The 63-year-old has already written a first draft and expects to finish the manuscript by the end of the year, with a view to publishing it in 2012.

It will be issued in Spanish, German and in audio and e-book versions at the same time in 17 countries, in what Random House said was "one of the most far-reaching multi-national and multi-language book publishing deals".

The autobiography will chart Rushdie's life from his arrival in Britain as a child to attend a boarding school and then Cambridge University, to his evolution as a writer and his experience of love and children.
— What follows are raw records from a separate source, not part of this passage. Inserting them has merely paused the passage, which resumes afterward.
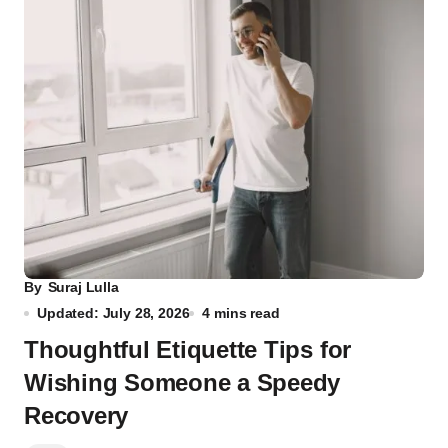
By
Suraj Lulla
Updated: July 28, 2026
4 mins read
Thoughtful Etiquette Tips for
Wishing Someone a Speedy
Recovery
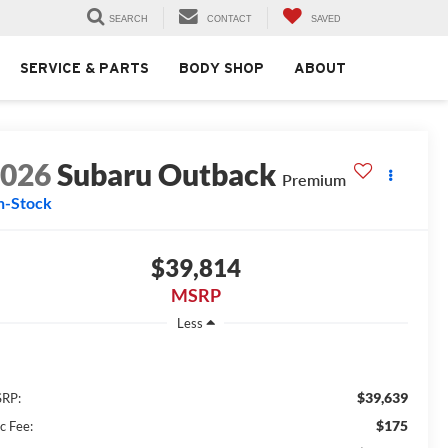
SEARCH
CONTACT
SAVED
SERVICE & PARTS
BODY SHOP
ABOUT
2026
Subaru Outback
Premium
n-Stock
$39,814
MSRP
Less
$39,639
RP:
$175
c Fee:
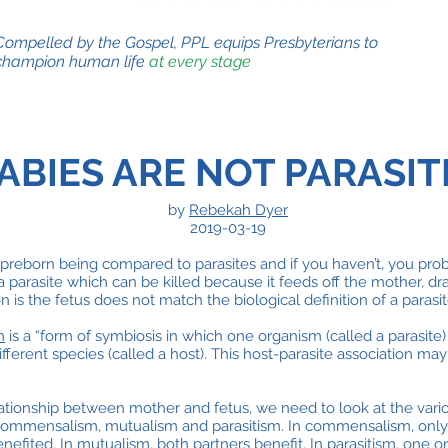
Compelled by the Gospel, PPL equips Presbyterians to
champion human life
at every stage
ABIES ARE NOT PARASIT
by
Rebekah Dyer
2019-03-19
preborn being compared to parasites and if you haven’t, you proba
a parasite which can be killed because it feeds off the mother, dra
 is the fetus does not match the biological definition of a parasit
m
is a “form of symbiosis in which one organism (called a parasite)
fferent species (called a host). This host-parasite association may
lationship between mother and fetus, we need to look at the vari
commensalism, mutualism and parasitism. In commensalism, only 
nefited. In mutualism, both partners benefit. In parasitism, one 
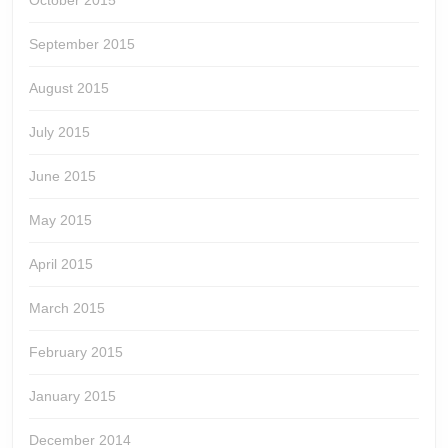
October 2015
September 2015
August 2015
July 2015
June 2015
May 2015
April 2015
March 2015
February 2015
January 2015
December 2014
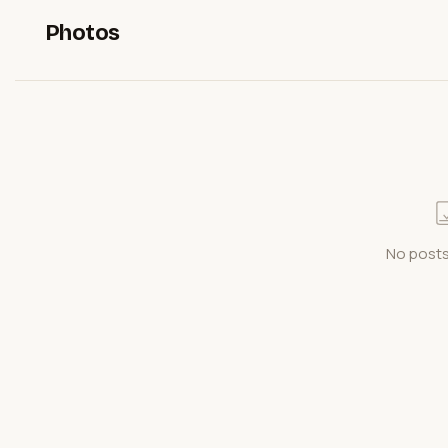
Photos
No posts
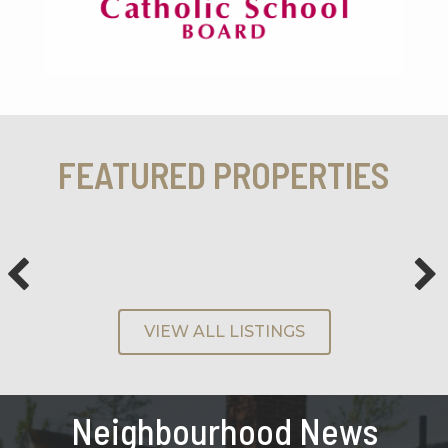
FEATURED PROPERTIES
VIEW ALL LISTINGS
Neighbourhood News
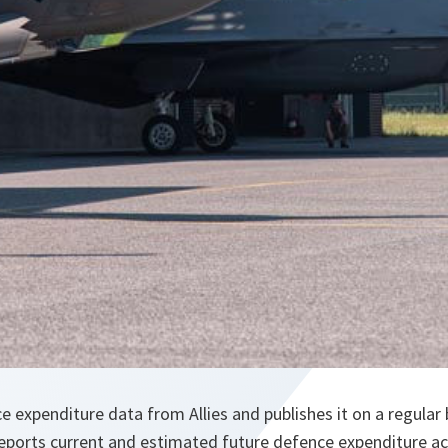
 expenditure data from Allies and publishes it on a regular b
reports current and estimated future defence expenditure a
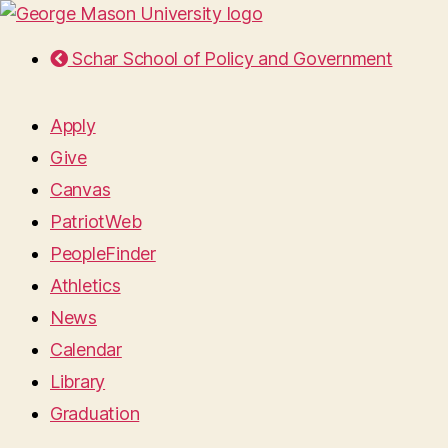
Schar School of Policy and Government
Apply
Give
Canvas
PatriotWeb
PeopleFinder
Athletics
News
Calendar
Library
Graduation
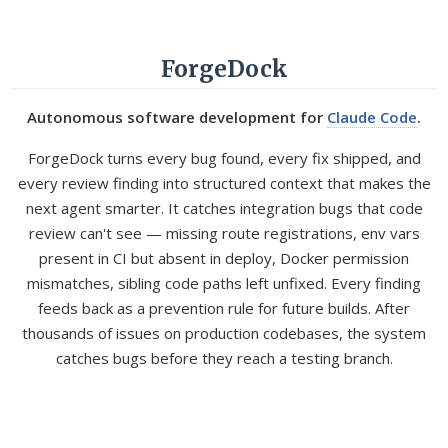
ForgeDock
Autonomous software development for
Claude Code
.
ForgeDock turns every bug found, every fix shipped, and
every review finding into structured context that makes the
next agent smarter. It catches integration bugs that code
review can't see — missing route registrations, env vars
present in CI but absent in deploy, Docker permission
mismatches, sibling code paths left unfixed. Every finding
feeds back as a prevention rule for future builds. After
thousands of issues on production codebases, the system
catches bugs before they reach a testing branch.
It will also relate his years in hiding after Iranian spiritual leader Ayatollah Ruhollah Khomeini issued a "fatwa" or decree calling for his death on grounds of blasphemy for writing "The Satanic Verses" in 1988.

The book was considered by the ayatollah and his supporters to be an insult to the prophet Mohammed and the bounty on Rushdie's head was not lifted until 1998.

Susan Kamil, publisher of the US arm of Random House, said she had read parts of the first draft of Rushdie's new book and was confident it would not disappoint.

"We are dazzled once again by his prodigious literary gifts and his mesmerizing ability to tell a riveting story, this time of his very own life," she said in a statement.

Rushdie is currently working on a film version of his 1981 Booker Prize-winning "Midnight's Children", and his latest novel, "Luka and the Fire of Life", has just gone on sale in Britain.